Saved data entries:
#####

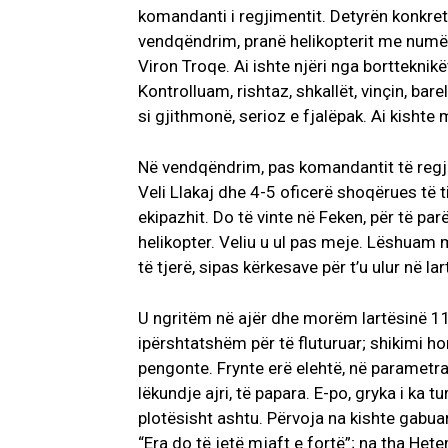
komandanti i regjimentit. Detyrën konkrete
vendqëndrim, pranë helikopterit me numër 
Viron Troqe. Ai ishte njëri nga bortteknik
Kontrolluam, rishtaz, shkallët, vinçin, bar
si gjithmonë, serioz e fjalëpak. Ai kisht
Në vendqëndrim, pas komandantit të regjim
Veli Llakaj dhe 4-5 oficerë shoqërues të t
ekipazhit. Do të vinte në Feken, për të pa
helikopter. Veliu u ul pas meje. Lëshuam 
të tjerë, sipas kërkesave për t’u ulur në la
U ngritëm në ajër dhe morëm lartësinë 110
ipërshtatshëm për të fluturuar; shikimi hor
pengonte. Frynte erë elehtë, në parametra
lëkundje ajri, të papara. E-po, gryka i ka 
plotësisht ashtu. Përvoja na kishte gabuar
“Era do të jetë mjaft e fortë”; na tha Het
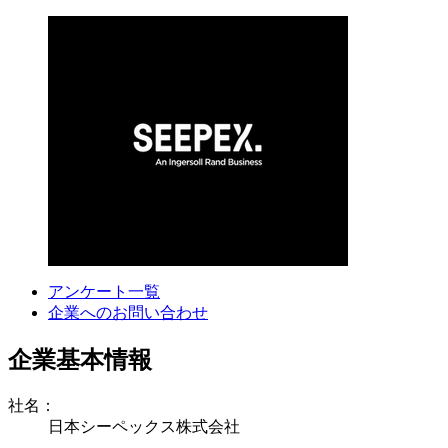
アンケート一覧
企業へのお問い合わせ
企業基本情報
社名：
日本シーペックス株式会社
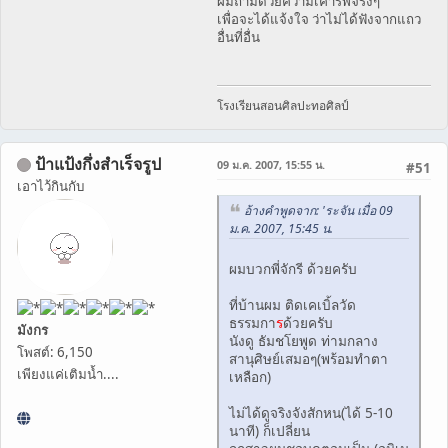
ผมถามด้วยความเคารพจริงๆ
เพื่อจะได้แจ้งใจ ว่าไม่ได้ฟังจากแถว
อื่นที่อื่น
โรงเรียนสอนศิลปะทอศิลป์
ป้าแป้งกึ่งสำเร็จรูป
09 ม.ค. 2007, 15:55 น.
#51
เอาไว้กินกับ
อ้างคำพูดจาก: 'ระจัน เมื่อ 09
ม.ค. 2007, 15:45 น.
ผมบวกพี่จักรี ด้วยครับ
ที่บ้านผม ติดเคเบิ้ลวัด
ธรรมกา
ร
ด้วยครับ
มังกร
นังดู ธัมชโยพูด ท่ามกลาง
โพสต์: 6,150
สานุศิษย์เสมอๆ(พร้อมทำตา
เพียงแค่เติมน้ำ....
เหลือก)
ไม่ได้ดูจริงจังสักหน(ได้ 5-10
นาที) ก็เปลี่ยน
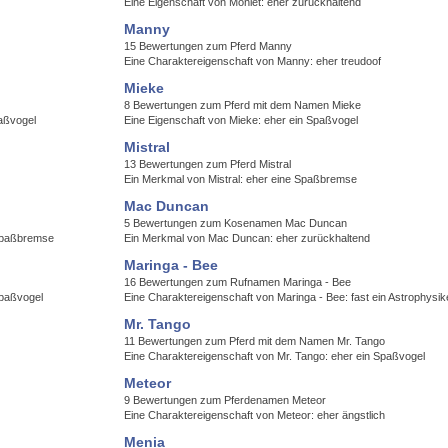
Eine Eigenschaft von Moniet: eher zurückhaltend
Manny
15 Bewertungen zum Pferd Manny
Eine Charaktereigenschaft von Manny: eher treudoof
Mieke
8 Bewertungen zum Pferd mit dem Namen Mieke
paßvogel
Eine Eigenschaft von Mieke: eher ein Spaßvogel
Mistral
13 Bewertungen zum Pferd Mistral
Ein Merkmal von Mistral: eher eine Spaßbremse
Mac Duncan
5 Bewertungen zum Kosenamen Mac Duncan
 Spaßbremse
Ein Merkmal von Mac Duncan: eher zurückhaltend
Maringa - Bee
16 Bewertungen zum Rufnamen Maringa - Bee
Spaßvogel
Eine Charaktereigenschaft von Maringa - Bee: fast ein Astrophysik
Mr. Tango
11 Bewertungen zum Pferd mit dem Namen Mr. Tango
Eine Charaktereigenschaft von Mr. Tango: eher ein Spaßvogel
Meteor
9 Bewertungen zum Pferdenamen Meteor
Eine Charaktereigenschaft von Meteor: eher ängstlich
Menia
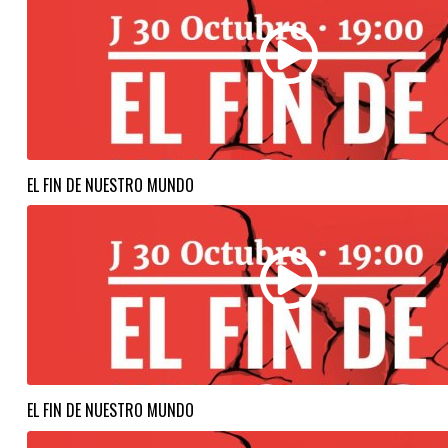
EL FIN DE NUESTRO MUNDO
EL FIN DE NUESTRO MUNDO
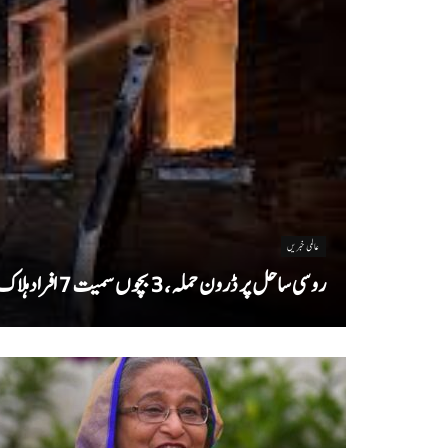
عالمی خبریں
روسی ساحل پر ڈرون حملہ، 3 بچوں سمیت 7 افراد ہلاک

#####

Work to complete:
Could the data above be copied out exactly, with no pictures kept?

Output for this task:
komandanti i regjimentit. Detyrën konkrete
vendqëndrim, pranë helikopterit me numër 
Viron Troqe. Ai ishte njëri nga bortteknik
Kontrolluam, rishtaz, shkallët, vinçin, bar
si gjithmonë, serioz e fjalëpak. Ai kisht
Në vendqëndrim, pas komandantit të regjim
Veli Llakaj dhe 4-5 oficerë shoqërues të t
ekipazhit. Do të vinte në Feken, për të pa
helikopter. Veliu u ul pas meje. Lëshuam 
të tjerë, sipas kërkesave për t’u ulur në la
U ngritëm në ajër dhe morëm lartësinë 110
ipërshtatshëm për të fluturuar; shikimi hor
pengonte. Frynte erë elehtë, në parametra
lëkundje ajri, të papara. E-po, gryka i ka 
plotësisht ashtu. Përvoja na kishte gabuar
“Era do të jetë mjaft e fortë”; na tha Het
アンケート一覧
企業へのお問い合わせ
企業基本情報
社名：
日本シーペックス株式会社
ผมถามด้วยความเคารพจริงๆ
เพื่อจะได้แจ้งใจ ว่าไม่ได้ฟังจากแถว
อื่นที่อื่น
โรงเรียนสอนศิลปะทอศิลป์
ป้าแป้งกึ่งสำเร็จรูป
09 ม.ค. 2007, 15:55 น.
#51
เอาไว้กินกับ
อ้างคำพูดจาก: 'ระจัน เมื่อ 09
ม.ค. 2007, 15:45 น.
ผมบวกพี่จักรี ด้วยครับ
ที่บ้านผม ติดเคเบิ้ลวัด
ธรรมกา
ร
ด้วยครับ
มังกร
นังดู ธัมชโยพูด ท่ามกลาง
โพสต์: 6,150
สานุศิษย์เสมอๆ(พร้อมทำตา
เพียงแค่เติมน้ำ....
เหลือก)
ไม่ได้ดูจริงจังสักหน(ได้ 5-10
นาที) ก็เปลี่ยน
Eine Eigenschaft von Moniet: eher zurückhaltend
Manny
15 Bewertungen zum Pferd Manny
Eine Charaktereigenschaft von Manny: eher treudoof
Mieke
8 Bewertungen zum Pferd mit dem Namen Mieke
paßvogel
Eine Eigenschaft von Mieke: eher ein Spaßvogel
Mistral
13 Bewertungen zum Pferd Mistral
Ein Merkmal von Mistral: eher eine Spaßbremse
Mac Duncan
5 Bewertungen zum Kosenamen Mac Duncan
 Spaßbremse
Ein Merkmal von Mac Duncan: eher zurückhaltend
Maringa - Bee
16 Bewertungen zum Rufnamen Maringa - Bee
Spaßvogel
Eine Charaktereigenschaft von Maringa - Bee: fast ein Astrophysik
Mr. Tango
11 Bewertungen zum Pferd mit dem Namen Mr. Tango
Eine Charaktereigenschaft von Mr. Tango: eher ein Spaßvogel
Meteor
9 Bewertungen zum Pferdenamen Meteor
Eine Charaktereigenschaft von Meteor: eher ängstlich
Menia
EL FIN DE NUESTRO MUNDO
EL FIN DE NUESTRO MUNDO
عالمی خبریں
روسی ساحل پر ڈرون حملہ، 3 بچوں سمیت 7 افراد ہلاک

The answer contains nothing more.